Provided by Cheng Li
The new cable bacteria have rod-shaped cells connected in a line, with a shared outer membrane, forming filaments that can reach several centimeters in length. Though conductivity is unusual among bacteria, this is an adapted process to optimize their metabolic processes in the sediment environments in which they live. The new organism shares similarities with the Ca. Electrothrix genus and the other known cable bacteria genus, Ca. Electronema, in terms of metabolic pathways and genes.
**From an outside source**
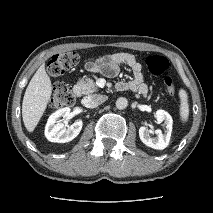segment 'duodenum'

'This new species seems to be a bridge, an early branch within the Ca. Electrothrix clade, which suggests it could provide new insights into how these bacteria evolved and how they might function in different environments,' Li said. 'It stands out from all other described cable bacteria species in terms of its metabolic potential, and it has distinctive structural features, including pronounced surface ridges, up to three times wider than those seen in other species, that house highly conductive fibers made of unique, nickel-based molecules.'
The fibers are responsible for the bacteria's ability to perform long-distance electron transport, linking oxygen or nitrate at the surface with sulfide deeper in the sediment. This ability to carry out chemical reactions over distance makes them important for
sediment chemistry
and nutrient cycling.
'These bacteria can transfer electrons to clean up pollutants, so they could be used to remove harmful substances from sediments. Also, their design of a highly conductive nickel protein can possibly inspire new bioelectronics,' Li added.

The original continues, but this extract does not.